**TASK DESCRIPTION:**
The number of lines holding "terdaftar" is all you should give; count them in the records below.

[Source data]
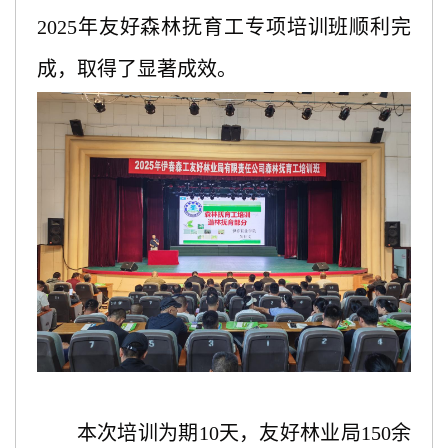
2025年
友好
森林抚育工专项培训班顺利完
成，取得了显著成效。
本次培训为期
10天，友好林业局
150余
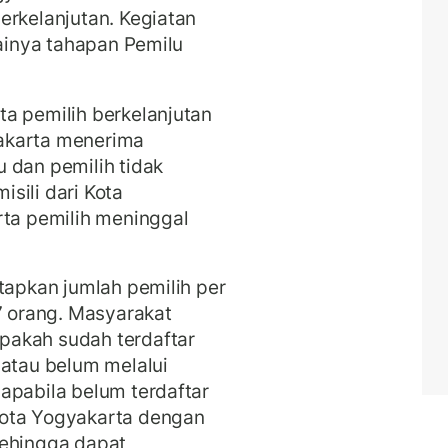
erkelanjutan. Kegiatan
sainya tahapan Pemilu
a pemilih berkelanjutan
akarta menerima
 dan pemilih tidak
sili dari Kota
rta pemilih meninggal
tapkan jumlah pemilih per
 orang. Masyarakat
pakah sudah terdaftar
 atau belum melalui
apabila belum terdaftar
Kota Yogyakarta dengan
sehingga dapat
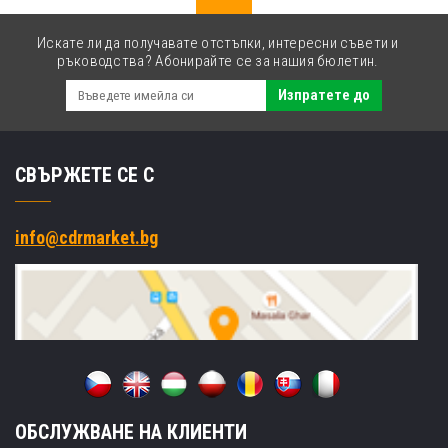
Искате ли да получавате отстъпки, интересни съвети и
ръководства? Абонирайте се за нашия бюлетин.
Изпратете до
СВЪРЖЕТЕ СЕ С
info@cdrmarket.bg
ОБСЛУЖВАНЕ НА КЛИЕНТИ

**ANSWER SPACE:**
2